GenQ

In our paper BEIR: A Heterogeneous Benchmark for Zero-shot Evaluation of Information Retrieval Models we presented a method to adapt a model for asymmetric semantic search for a corpus without labeled training data.

Background

In asymmetric semantic search, the user provides a (short) query like some keywords or a question. We then want to retrieve a longer text passage that provides the answer.

For example:

query: What is Python?
passage to retrieve: Python is an interpreted, high-level and general-purpose programming language. Python's design philosophy emphasizes code readability with its notable use of significant whitespace. Its language constructs and object-oriented approach aim to help programmers write clear, logical code for small and large-scale projects.

We showed how to train such models when sufficient training data (query & relevant passage) is available here: Training MS MARCO dataset

In this tutorial, we show how to train such models if no training data is available, i.e., if you don’t have thousands of labeled query & relevant passage pairs.

Overview

We use synthetic query generation to achieve our goal. We start with the passage from our document collection and create possible queries that users might ask or search for.

Query Generation

For example, we have the following text passage:

 Python is an interpreted, high-level and general-purpose programming language. Python's design philosophy emphasizes code readability with its notable use of significant whitespace. Its language constructs and object-oriented approach aim to help programmers write clear, logical code for small and large-scale projects.

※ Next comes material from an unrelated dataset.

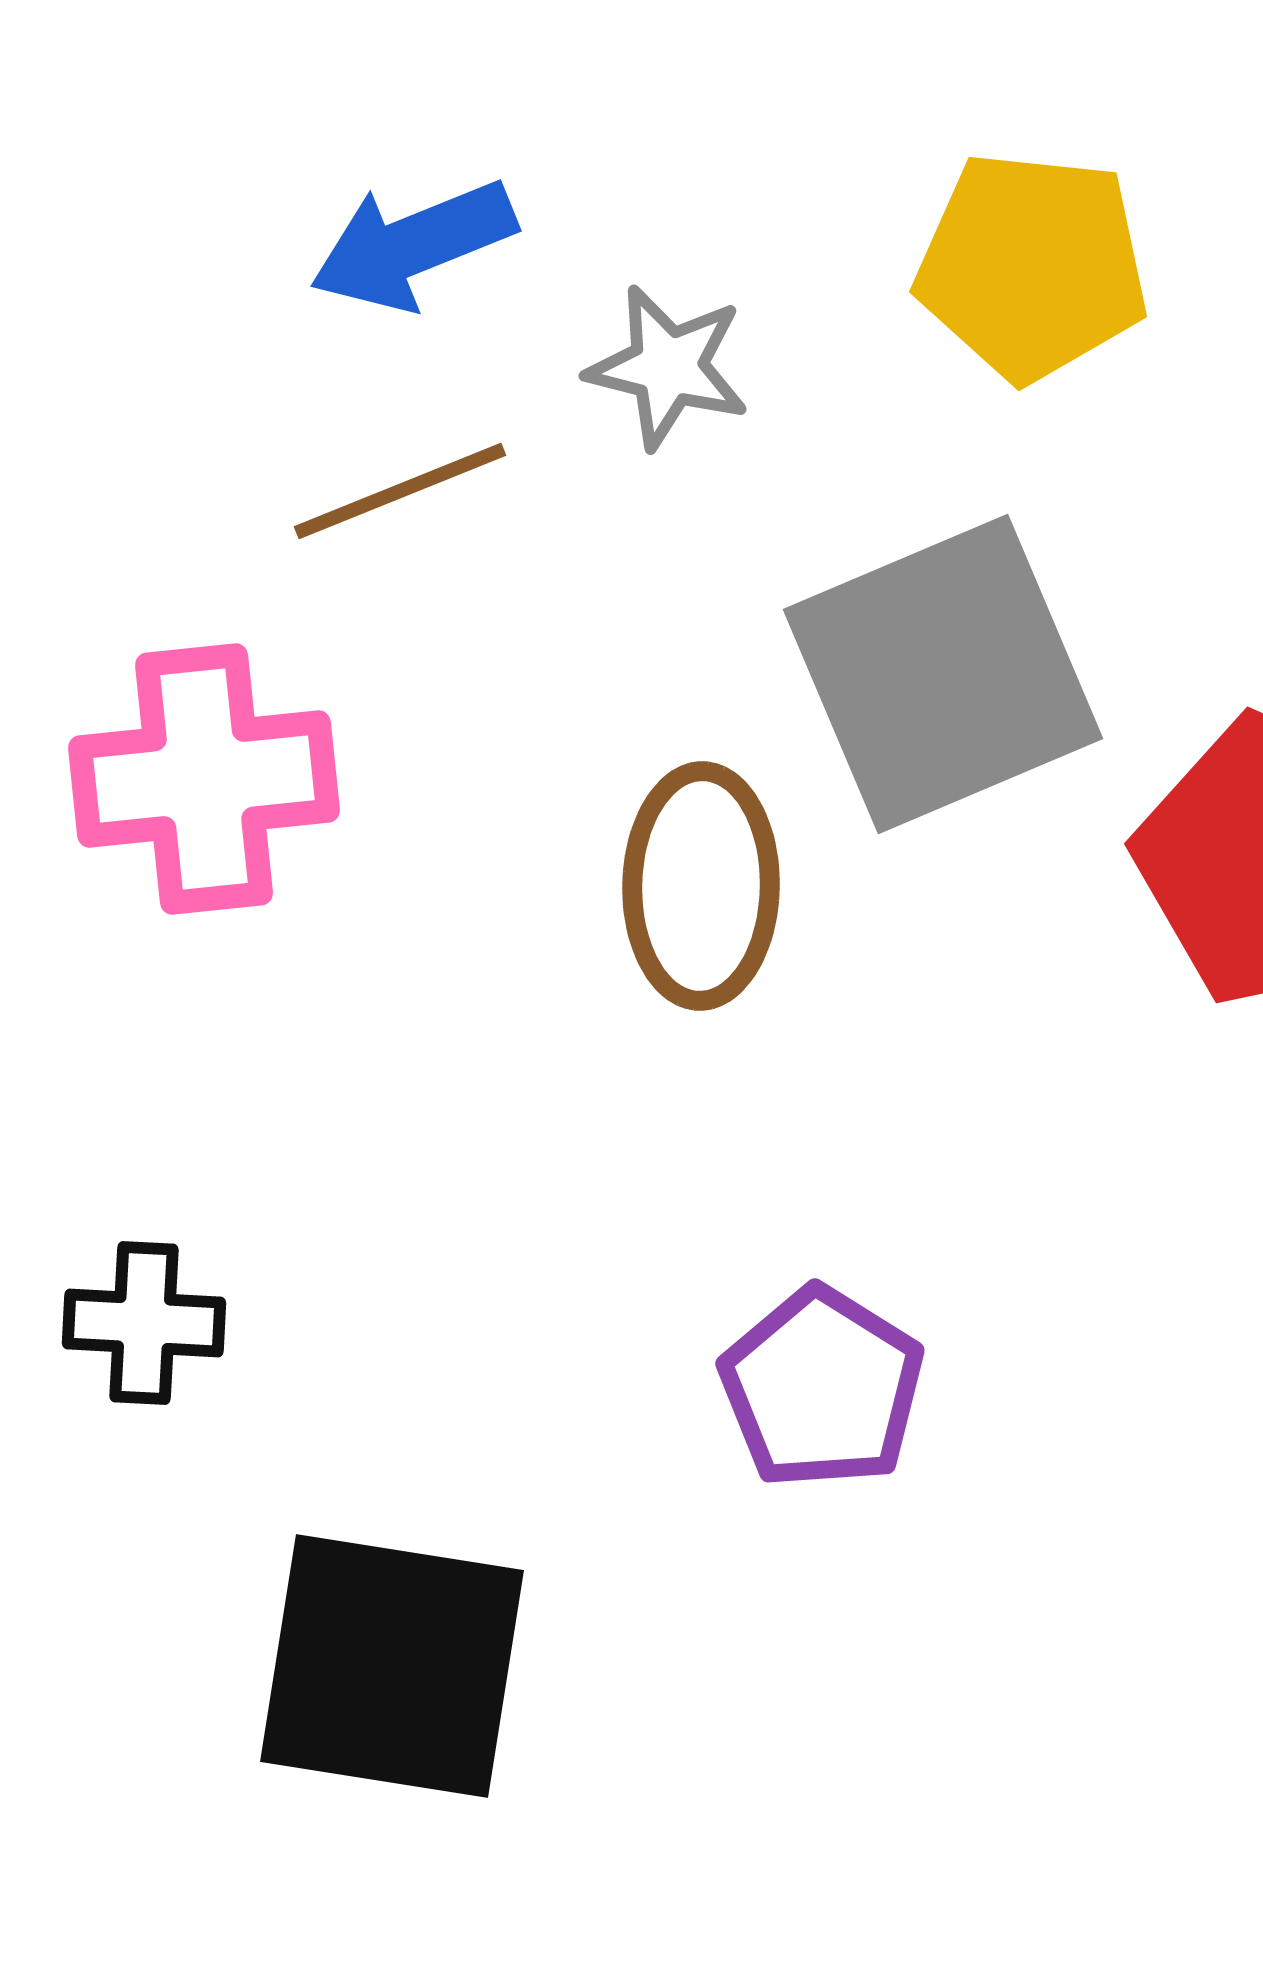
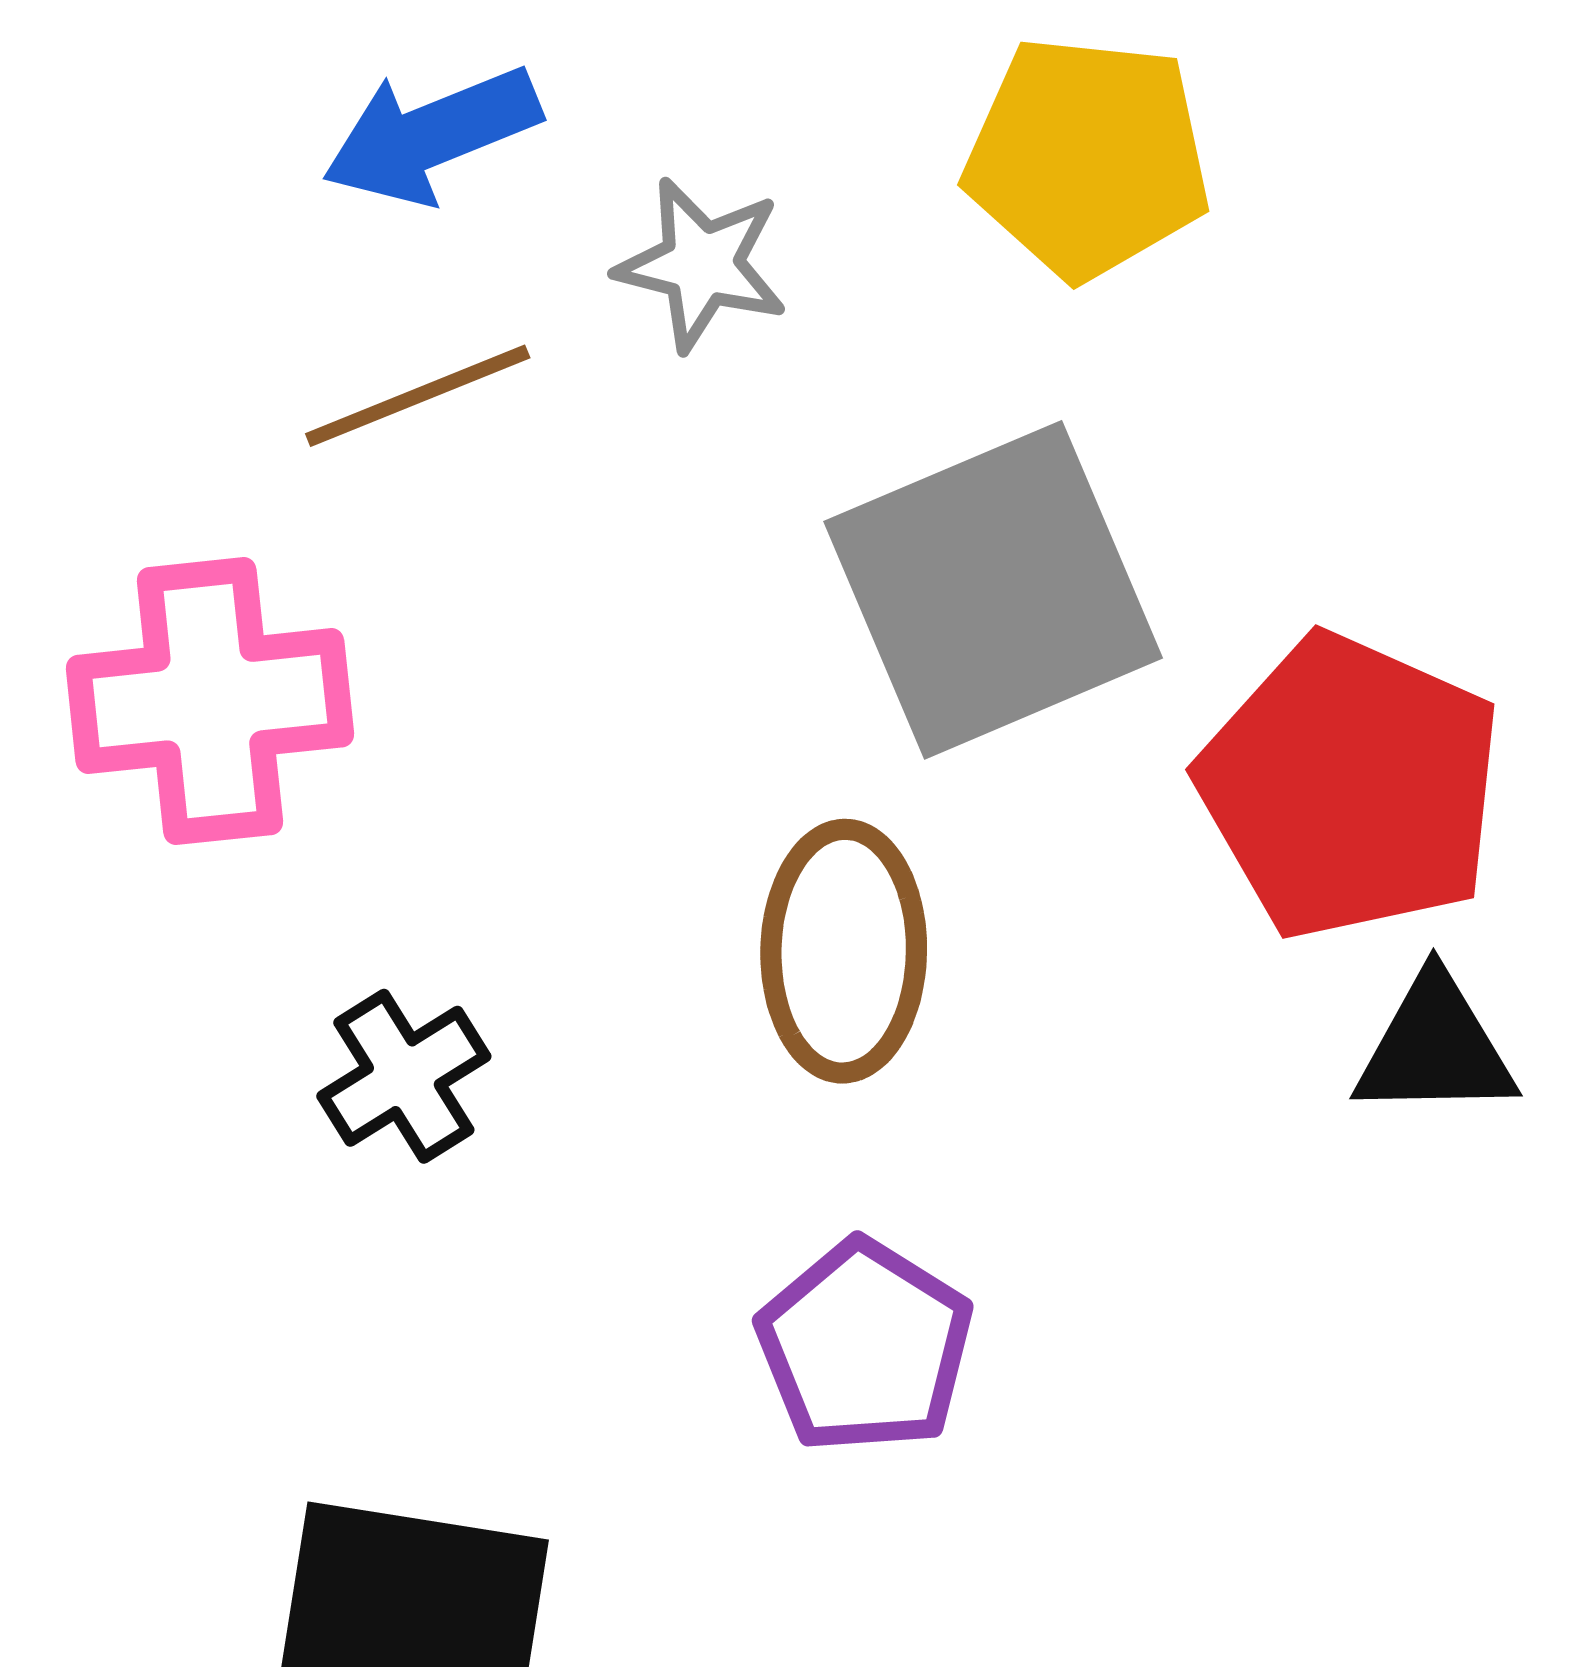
brown ellipse: (701, 886) -> (844, 951), moved
black cross: (144, 1323) -> (404, 1076), moved, turned -35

We pass this passage through a specially trained T5 model which generates possible queries for us. For the above passage, it might generate these queries:

What is python
definition python
what language uses whitespaces

We then use these generated queries to create our training set:

(What is python, Python is an interpreted...)
(definition python, Python is an interpreted...)
(what language uses whitespaces, Python is an interpreted...)

And train our SentenceTransformer bi-encoder with it.

Query Generation

In BeIR we provide different models that can be used for query generation. In this example, we use the T5 model that was trained by docTTTTTquery:

from transformers import T5Tokenizer, T5ForConditionalGeneration
import torch

tokenizer = T5Tokenizer.from_pretrained("BeIR/query-gen-msmarco-t5-large-v1")
model = T5ForConditionalGeneration.from_pretrained("BeIR/query-gen-msmarco-t5-large-v1")
model.eval()

para = "Python is an interpreted, high-level and general-purpose programming language. Python's design philosophy emphasizes code readability with its notable use of significant whitespace. Its language constructs and object-oriented approach aim to help programmers write clear, logical code for small and large-scale projects."

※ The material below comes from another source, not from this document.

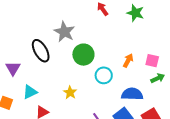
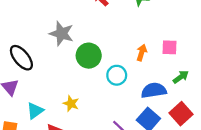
black ellipse: (41, 51) -> (21, 58), moved
green arrow: (158, 78) -> (181, 77), moved
yellow star: (70, 92) -> (71, 104), moved

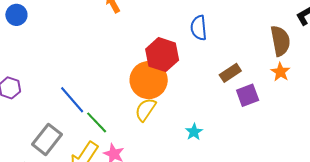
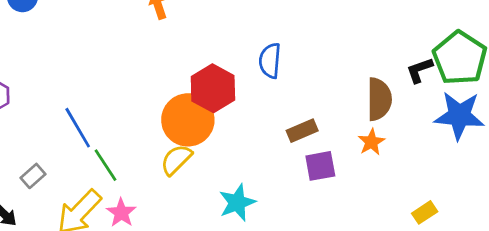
cyan star: (194, 132) -> (237, 203), size x1.5
gray rectangle: (47, 139) -> (33, 176), size x0.6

input_ids = tokenizer.encode(para, return_tensors="pt")
with torch.no_grad():
    outputs = model.generate(
        input_ids=input_ids,
        max_length=64,
        do_sample=True,
        top_p=0.95,
        num_return_sequences=3,
    )

print("Paragraph:")
print(para)

print("\nGenerated Queries:")
for i in range(len(outputs)):
    query = tokenizer.decode(outputs[i], skip_special_tokens=True)
    print(f"{i + 1}: {query}")

In the above code, we use Top-p (nucleus) sampling which will randomly pick a word from a collection of likely words. As a consequence, the model will generate different queries each time.

Bi-Encoder Training

With the generated queries, we can then train a bi-encoder using the use MultipleNegativesRankingLoss.

Full Example

We train a semantic search model to search through Wikipedia articles about programming articles & technologies.

We use the text paragraphs from the following Wikipedia articles: Assembly language, C , C# , C++, Go , Java , JavaScript, Keras, Laravel, MATLAB, Matplotlib, MongoDB, MySQL, Natural Language Toolkit, NumPy, pandas (software), Perl, PHP, PostgreSQL, Python , PyTorch, R , React, Rust , Scala , scikit-learn, SciPy, Swift , TensorFlow, Vue.js

In:

1_programming_query_generation.py - We generate queries for all paragraphs from these articles
2_programming_train_bi-encoder.py - We train a SentenceTransformer bi-encoder with these generated queries. This results in a model we can then use for semantic search (for the given Wikipedia articles).
3_programming_semantic_search.py - Shows how the trained model can be used for semantic search.